Entelektüel meraklarınızı izleyin, tutkunuzda sebat edin. Geniş düşünün. İlk önce küçük ve önemsiz gibi görünen ayrıntıları daima genel tarih konteksti içinde inceleyin ve düşünün.

Tarihin yorumlanması gibi bir olgu var. Toplumlar, topluluklar, insanlar yıllar / yüzyıllar önce gelişen olayları başka başka şekillerde algılayabiliyorlar, bu da hali ile zaman zaman çatışmalara neden oluyor. Uzun zamandır tarih biliminin içinde olan bir akademisyen olarak, bununla ilgili neler söyleyebilirsiniz?

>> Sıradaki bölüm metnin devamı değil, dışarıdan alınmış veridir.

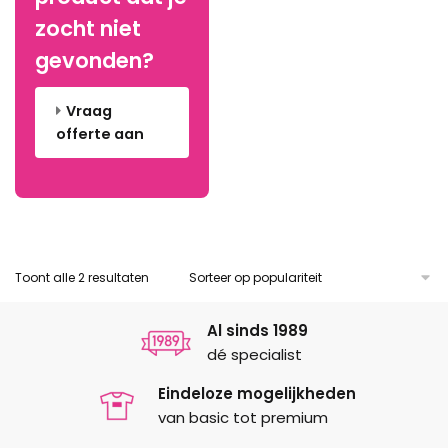
gekozen
gekozen
zocht niet
worden
worden
gevonden?
op
op
de
de
Vraag
productpagina
productpagina
offerte aan
Gesorteerd
Toont alle 2 resultaten
op
populariteit
Al sinds 1989
dé specialist
Eindeloze mogelijkheden
van basic tot premium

“Her nesil tarihi yeniden yazar” denir ve bu doğrudur. Bence bu tarih biliminin en olumlu ve ilginç tarafıdır. Tarih bilimi bugün ile dün arasında bir diyalogdur. Katı ve değişmeyen fikirler ve görüşler bilimsel tarihe katkıda bulunamazlar. Tam tersi, tarih insanlığın zengin çokluğunu ve hem kötü hem de iyi taraflarına aydınlatan en önemli bilimlerin başında gelir.

 

 

Profesör Aron Rodrigue  kimdir?

İstanbul’da doğan Aron Rodrigue Robert Kolej Lisesini bitirdikten sonra tarih dalında İngiltere’de Manchester Üniversitesinde lisans, ABD’de Harvard Üniversitesinde doktora öğrenimini bitirdi. 1985 yılında Indiana Üniversitesi tarih bölümüne öğretim üyesi olarak alındı. 1991 yılında California Stanford Üniversitesinde Yahudi tarihi profesörü oldu. Ayrıca son dört seneden beri bu üniversitede önemli bir araştırma enstitüsü olan Stanford Humanities Center’ı yönetiyor.

Charles Michael Professor in Jewish History and Culture kürsüsüne atanan Rodrigue senelerden beri genel Yahudi özelde Sefarad Yahudileri tarihi üzerine önemli çalışmalar yaptı ve konu ile ilgili birçok makale ve kitap yazdı. Bu kitaplar aralarında Türkçenin de bulunduğu birçok dilde yayınlandı. Bu sene çıkan son kitabı Ladino dili üzerinedir:

“A Voice from Otoman Salonica: The Ladino Memoir of Sa’adi Besalel A-Levi”…

Aron Rodrigue’in çalışmaları The Toledano Prize, The National Jewish Book Honor Award ve The Alberto Benveniste ödüllerini aldı. Bundan başka birçok burs ve ödüller alan Profesör Rodrigue Stanford University Press’de Yahudi tarihi ve kültürü üzerine bir kitap serisi yönetiyor. American Academy of Jewish Research ve US Holocaust Museum’un akademik konseyinin üyesidir.